My personal experience of rainforest is confined to Malaysia, where it is too damp to burn unless it is first cut down and allowed to dry out in the sun. The fires on these ladangs, as they are called, never spread to nearby rainforest, and abandoned ladangs eventually become rainforest again. I have some knowledge of other rainforests and have come to the conclusion that true rainforest is similar to Malaysia's. Throughout the wetter parts of the tropics, where there is not rainforest there is a kind of forest called monsoon forest which is only wet for a few months of the year. After that it dries out and eventually loses it's leaves as though it were winter.

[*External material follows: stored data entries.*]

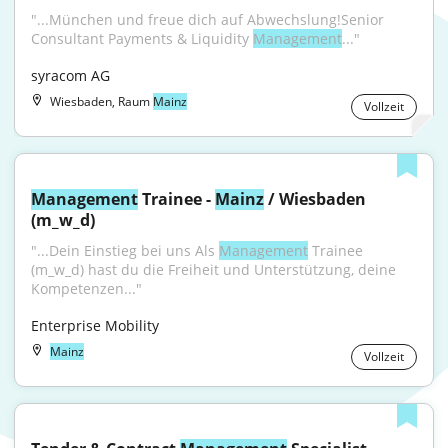
"...München und freue dich auf Abwechslung!Senior 
Consultant Payments & Liquidity 
Management
..."
syracom AG
Wiesbaden, Raum
Mainz
Vollzeit
Management
 Trainee - 
Mainz
 / Wiesbaden 
(m_w_d)
"...Dein Einstieg bei uns Als 
Management
 Trainee 
(m_w_d) hast du die Freiheit und Unterstützung, deine 
Kompetenzen..."
Enterprise Mobility
Mainz
Vollzeit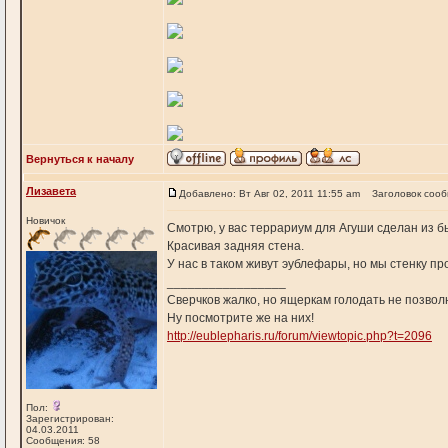
Вернуться к началу
Лизавета
Добавлено: Вт Авг 02, 2011 11:55 am
Заголовок соо
Новичок
Смотрю, у вас террариум для Агуши сделан из 
Красивая задняя стена.
У нас в таком живут эублефары, но мы стенку п
_________________
Сверчков жалко, но ящеркам голодать не позволю
Ну посмотрите же на них!
http://eublepharis.ru/forum/viewtopic.php?t=2096
Пол:
Зарегистрирован:
04.03.2011
Сообщения: 58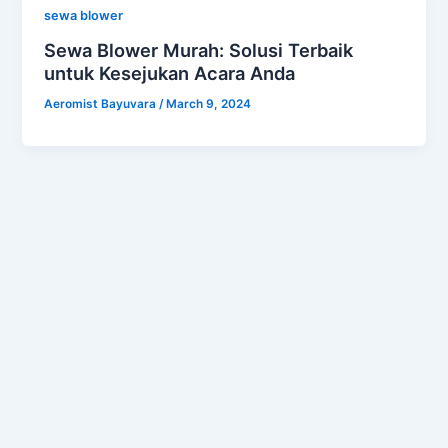
sewa blower
Sewa Blower Murah: Solusi Terbaik
untuk Kesejukan Acara Anda
Aeromist Bayuvara
/
March 9, 2024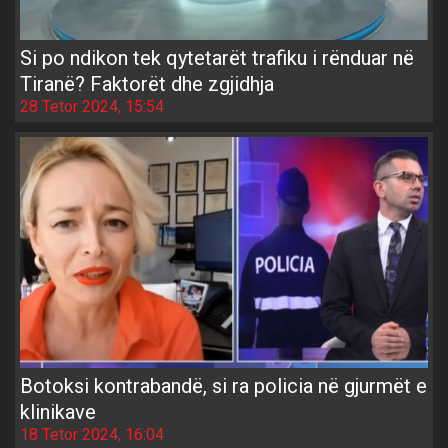
Si po ndikon tek qytetarët trafiku i rënduar në
Tiranë? Faktorët dhe zgjidhja
28 Tetor 2024, 15:54
Botoksi kontrabandë, si ra policia në gjurmët e
klinikave
18 Tetor 2024, 16:04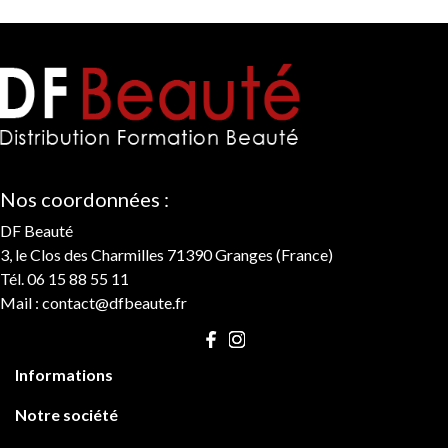
Nos coordonnées :
DF Beauté
3, le Clos des Charmilles 71390 Granges (France)
Tél. 06 15 88 55 11
Mail :
contact@dfbeaute.fr

Informations

Notre société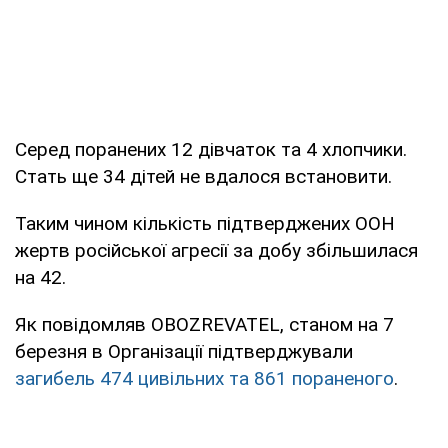
Серед поранених 12 дівчаток та 4 хлопчики.
Стать ще 34 дітей не вдалося встановити.
Таким чином кількість підтверджених ООН
жертв російської агресії за добу збільшилася
на 42.
Як повідомляв OBOZREVATEL, станом на 7
березня в Організації підтверджували
загибель 474 цивільних та 861 пораненого
.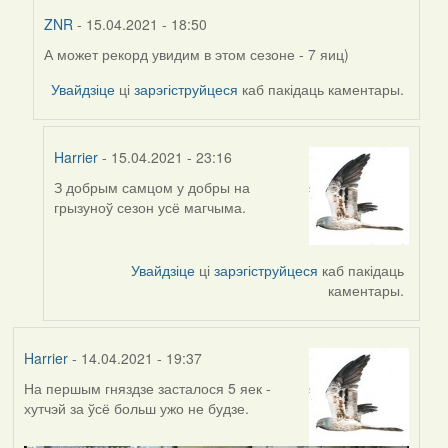
ZNR
- 15.04.2021 - 18:50
А может рекорд увидим в этом сезоне - 7 яиц)
In
reply
Увайдзіце
ці
зарэгіструйцеся
каб пакідаць каментары.
to
by
Harrier
Harrier
- 15.04.2021 - 23:16
З добрым самцом у добры на
In
грызуноў сезон усё магчыма.
reply
to
by
Увайдзіце
ці
зарэгіструйцеся
каб пакідаць
ZNR
каментары.
Harrier
- 14.04.2021 - 19:37
На першым гняздзе засталося 5 яек -
хутчэй за ўсё больш ужо не будзе.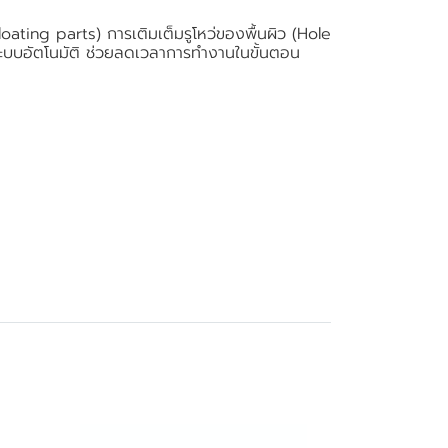
loating parts) การเติมเต็มรูโหว่ของพื้นผิว (Hole
ะระบบอัตโนมัติ ช่วยลดเวลาการทำงานในขั้นตอน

Often it is fairly close to real rainforest, so there is a gradual transition from monsoon forest to rain forest. Both kinds are found in Amazonia and Central America, Dropping 5,000 gallons of gasoline into a rainforest to see if it would burn would be regarded as very odd nowadays, but it frequently happened in WW2. Allied and Japanese aircraft were frequently shot down and crashed into the jungle, seldom with 5,000 gallons of fuel aboard but certainly enough to cause a fire. In Malaya and Borneo the jungle never caught fire, and although this happened all over S.E.Asia, surprisingly enough I have never heard of an incident where the jungle caught fire. There is some monsoon forest in India, but the fighting there was confined to Assam, where it is rainforest.
In modern times a large jet occasionally crashes into jungle, but again I have never heard of one setting he jungle alight. Jet fuel, of course, is not as inflammable as gasoline. Some of the fires in Brazil currently shown on TV look as though it is the sort of scrub which springs up on land which was once cultivated.